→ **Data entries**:
###

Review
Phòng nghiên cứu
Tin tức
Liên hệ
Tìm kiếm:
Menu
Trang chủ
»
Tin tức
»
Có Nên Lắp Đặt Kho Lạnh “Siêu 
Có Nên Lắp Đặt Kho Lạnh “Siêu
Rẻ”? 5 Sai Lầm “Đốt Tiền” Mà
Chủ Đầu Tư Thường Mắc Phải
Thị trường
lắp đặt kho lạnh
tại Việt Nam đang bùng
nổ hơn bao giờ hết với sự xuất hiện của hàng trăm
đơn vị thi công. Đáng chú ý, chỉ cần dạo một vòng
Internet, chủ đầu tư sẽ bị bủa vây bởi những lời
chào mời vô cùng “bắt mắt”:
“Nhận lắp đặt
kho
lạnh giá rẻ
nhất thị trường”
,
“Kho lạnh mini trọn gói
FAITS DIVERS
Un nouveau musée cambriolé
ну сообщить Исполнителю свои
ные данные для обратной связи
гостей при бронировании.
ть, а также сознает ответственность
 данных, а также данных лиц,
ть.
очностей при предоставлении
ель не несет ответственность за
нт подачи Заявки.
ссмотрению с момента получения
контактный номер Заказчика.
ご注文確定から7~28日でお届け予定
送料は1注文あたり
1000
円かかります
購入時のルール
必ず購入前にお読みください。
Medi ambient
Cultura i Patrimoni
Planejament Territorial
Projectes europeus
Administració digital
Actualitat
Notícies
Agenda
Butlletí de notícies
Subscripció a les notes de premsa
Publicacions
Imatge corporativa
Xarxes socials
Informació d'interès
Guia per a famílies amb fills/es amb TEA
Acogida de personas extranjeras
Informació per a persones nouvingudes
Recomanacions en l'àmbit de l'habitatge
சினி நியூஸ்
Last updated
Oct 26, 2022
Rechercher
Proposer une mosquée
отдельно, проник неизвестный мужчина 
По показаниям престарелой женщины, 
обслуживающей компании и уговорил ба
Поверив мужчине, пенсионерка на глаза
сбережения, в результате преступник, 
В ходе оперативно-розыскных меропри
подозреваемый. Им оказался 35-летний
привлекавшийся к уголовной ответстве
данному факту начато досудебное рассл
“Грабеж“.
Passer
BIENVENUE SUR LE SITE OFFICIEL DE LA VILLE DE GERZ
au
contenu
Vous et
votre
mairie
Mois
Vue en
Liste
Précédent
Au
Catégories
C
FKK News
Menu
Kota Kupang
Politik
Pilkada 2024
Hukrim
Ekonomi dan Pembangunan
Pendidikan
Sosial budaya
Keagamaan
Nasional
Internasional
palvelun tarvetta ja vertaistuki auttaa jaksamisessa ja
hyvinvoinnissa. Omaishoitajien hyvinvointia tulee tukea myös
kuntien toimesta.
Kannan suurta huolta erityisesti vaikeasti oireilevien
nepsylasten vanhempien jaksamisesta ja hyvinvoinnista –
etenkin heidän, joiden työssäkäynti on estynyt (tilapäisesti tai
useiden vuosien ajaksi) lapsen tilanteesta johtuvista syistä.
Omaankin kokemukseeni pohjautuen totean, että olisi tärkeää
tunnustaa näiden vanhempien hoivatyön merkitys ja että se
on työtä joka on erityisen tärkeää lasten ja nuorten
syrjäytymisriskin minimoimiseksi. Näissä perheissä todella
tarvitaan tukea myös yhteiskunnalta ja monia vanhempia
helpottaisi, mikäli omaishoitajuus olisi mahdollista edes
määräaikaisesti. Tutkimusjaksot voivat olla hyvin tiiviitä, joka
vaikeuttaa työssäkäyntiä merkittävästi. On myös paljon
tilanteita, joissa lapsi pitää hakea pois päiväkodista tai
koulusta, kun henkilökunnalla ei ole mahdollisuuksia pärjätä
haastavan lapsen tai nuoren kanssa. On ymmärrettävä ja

###

Each entry above should be restated exactly as supplied.

→ **SOLUTION BELOW**:
Review
Phòng nghiên cứu
Tin tức
Liên hệ
Tìm kiếm:
Menu
Trang chủ
»
Tin tức
»
Có Nên Lắp Đặt Kho Lạnh “Siêu 
Có Nên Lắp Đặt Kho Lạnh “Siêu
Rẻ”? 5 Sai Lầm “Đốt Tiền” Mà
Chủ Đầu Tư Thường Mắc Phải
Thị trường
lắp đặt kho lạnh
tại Việt Nam đang bùng
nổ hơn bao giờ hết với sự xuất hiện của hàng trăm
đơn vị thi công. Đáng chú ý, chỉ cần dạo một vòng
Internet, chủ đầu tư sẽ bị bủa vây bởi những lời
chào mời vô cùng “bắt mắt”:
“Nhận lắp đặt
kho
lạnh giá rẻ
nhất thị trường”
,
“Kho lạnh mini trọn gói
FAITS DIVERS
Un nouveau musée cambriolé
ну сообщить Исполнителю свои
ные данные для обратной связи
гостей при бронировании.
ть, а также сознает ответственность
 данных, а также данных лиц,
ть.
очностей при предоставлении
ель не несет ответственность за
нт подачи Заявки.
ссмотрению с момента получения
контактный номер Заказчика.
ご注文確定から7~28日でお届け予定
送料は1注文あたり
1000
円かかります
購入時のルール
必ず購入前にお読みください。
Medi ambient
Cultura i Patrimoni
Planejament Territorial
Projectes europeus
Administració digital
Actualitat
Notícies
Agenda
Butlletí de notícies
Subscripció a les notes de premsa
Publicacions
Imatge corporativa
Xarxes socials
Informació d'interès
Guia per a famílies amb fills/es amb TEA
Acogida de personas extranjeras
Informació per a persones nouvingudes
Recomanacions en l'àmbit de l'habitatge
சினி நியூஸ்
Last updated
Oct 26, 2022
Rechercher
Proposer une mosquée
отдельно, проник неизвестный мужчина 
По показаниям престарелой женщины, 
обслуживающей компании и уговорил ба
Поверив мужчине, пенсионерка на глаза
сбережения, в результате преступник, 
В ходе оперативно-розыскных меропри
подозреваемый. Им оказался 35-летний
привлекавшийся к уголовной ответстве
данному факту начато досудебное рассл
“Грабеж“.
Passer
BIENVENUE SUR LE SITE OFFICIEL DE LA VILLE DE GERZ
au
contenu
Vous et
votre
mairie
Mois
Vue en
Liste
Précédent
Au
Catégories
C
FKK News
Menu
Kota Kupang
Politik
Pilkada 2024
Hukrim
Ekonomi dan Pembangunan
Pendidikan
Sosial budaya
Keagamaan
Nasional
Internasional
palvelun tarvetta ja vertaistuki auttaa jaksamisessa ja
hyvinvoinnissa. Omaishoitajien hyvinvointia tulee tukea myös
kuntien toimesta.
Kannan suurta huolta erityisesti vaikeasti oireilevien
nepsylasten vanhempien jaksamisesta ja hyvinvoinnista –
etenkin heidän, joiden työssäkäynti on estynyt (tilapäisesti tai
useiden vuosien ajaksi) lapsen tilanteesta johtuvista syistä.
Omaankin kokemukseeni pohjautuen totean, että olisi tärkeää
tunnustaa näiden vanhempien hoivatyön merkitys ja että se
on työtä joka on erityisen tärkeää lasten ja nuorten
syrjäytymisriskin minimoimiseksi. Näissä perheissä todella
tarvitaan tukea myös yhteiskunnalta ja monia vanhempia
helpottaisi, mikäli omaishoitajuus olisi mahdollista edes
määräaikaisesti. Tutkimusjaksot voivat olla hyvin tiiviitä, joka
vaikeuttaa työssäkäyntiä merkittävästi. On myös paljon
tilanteita, joissa lapsi pitää hakea pois päiväkodista tai
koulusta, kun henkilökunnalla ei ole mahdollisuuksia pärjätä
haastavan lapsen tai nuoren kanssa. On ymmärrettävä ja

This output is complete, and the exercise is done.